Las sustituciones fueron el verdadero punto de inflexión. Romelu Lukaku (IN) entró por Charles De Ketelaere (OUT) nada más comenzar la segunda parte, aportando fijación de centrales y liberando espacios para las llegadas de segunda línea. Más tarde, Nicolas Raskin (IN) por Kevin De Bruyne (OUT) y Dodi Lukebakio (IN) por Jérémy Doku (OUT) dieron piernas frescas y agresividad en la presión tras pérdida. Thomas Meunier (IN) por Maxim De Cuyper (OUT) añadió profundidad por derecha, decisiva en la asistencia del 2-1 a Lukaku, mientras que la entrada de Amadou Onana (IN) por Leandro Trossard (OUT) en la prórroga reforzó el eje físico para sostener el empuje final.

Cambios en Senegal

En el lado senegalés, los cambios de Lamine Camara (IN) por Pape Gueye (OUT), Pape Matar Sarr (IN) por Habib Diarra (OUT) e Ibrahim Mbaye (IN) por Iliman Ndiaye (OUT) buscaron refrescar el mediocampo y el frente de ataque, pero también desdibujaron parte de la química inicial.
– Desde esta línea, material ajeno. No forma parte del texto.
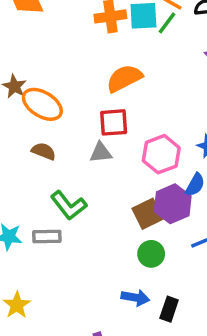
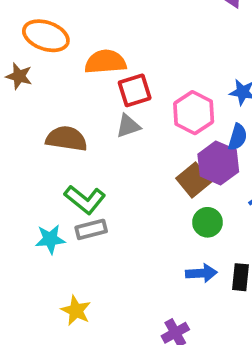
orange semicircle: (124, 78) -> (105, 62), moved, turned 36
orange ellipse: (42, 104) -> (46, 36), moved
brown semicircle: (44, 151) -> (66, 139), size x1.5
green L-shape: (69, 205) -> (85, 200), moved

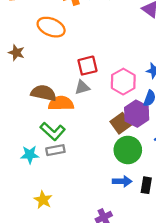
orange ellipse: (46, 36) -> (51, 27), moved
orange semicircle: (105, 62) -> (61, 103), moved
green circle: (208, 222) -> (128, 150), size x1.5

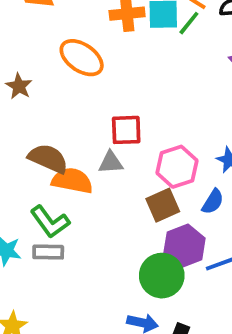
purple hexagon: (137, 114) -> (184, 246), moved
brown square: (121, 123) -> (163, 205), moved

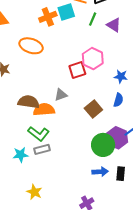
green line: (189, 23) -> (93, 19), moved
red square: (126, 130) -> (77, 70), moved
pink hexagon: (177, 167) -> (93, 59), moved
purple hexagon: (184, 246) -> (117, 138), moved

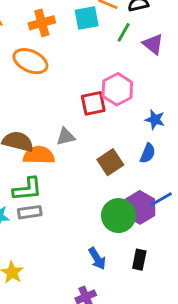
orange cross: (48, 17) -> (42, 23), moved
green L-shape: (39, 134) -> (27, 189), turned -50
blue arrow: (100, 172) -> (97, 259), moved, turned 56

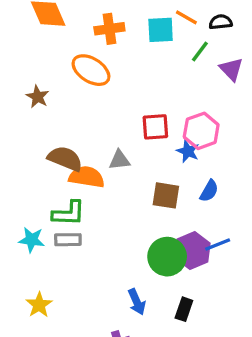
pink hexagon: (117, 89) -> (201, 131), moved
blue star: (155, 120) -> (188, 151), moved
brown square: (110, 162) -> (166, 195), turned 35

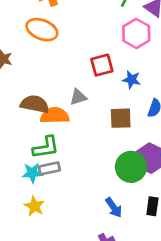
pink hexagon: (201, 131) -> (136, 33), moved
cyan star: (32, 240) -> (32, 173), moved
yellow star: (39, 305) -> (34, 206), moved

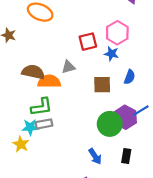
pink hexagon: (136, 33) -> (117, 33), moved
yellow star: (34, 206) -> (21, 144), moved

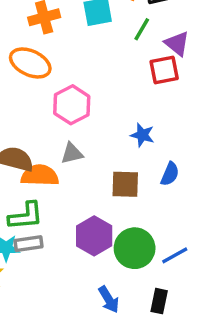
pink hexagon: (117, 33) -> (72, 105), moved
red square: (88, 42) -> (164, 70), moved
blue line: (141, 111) -> (175, 255), moved
purple hexagon: (125, 117) -> (94, 236), moved

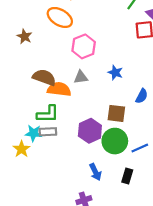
blue star: (142, 135) -> (115, 73), moved
brown square: (125, 184) -> (116, 113), moved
La salida tardía de Ismail Jakobs (OUT) por El Hadji Malick Diouf (IN) y la de Sadio Mané (OUT) por Nicolas Jackson (IN) en el 93’ reforzaron el bloque, pero a costa de perder amenaza al espacio justo cuando Bélgica volcaba el campo. El último ajuste, con Bara Sapoko Ndiaye (IN) por Idrissa Gana Gueye (OUT), terminó de convertir a Senegal en un equipo más reactivo que propositivo.

Prórroga y Remontada

En la prórroga, con el partido roto, el plan belga fue simple pero efectivo: acumular gente por dentro, cargar el área de Lukaku y Tielemans y explotar cualquier desajuste físico senegalés. El penalti transformado por Youri Tielemans en el 120+5’, confirmado por VAR instantes antes, coronó una remontada construida más por insistencia, volumen ofensivo y peso del banquillo que por una superioridad clara en la calidad de ocasiones. A nivel estadístico, Senegal puede sentirse injustamente eliminada —su xG y su producción ofensiva lo avalan—, pero tácticamente Bélgica demostró una capacidad de adaptación y de lectura desde la banda que terminó marcando la diferencia en un duelo de altísimo nivel competitivo.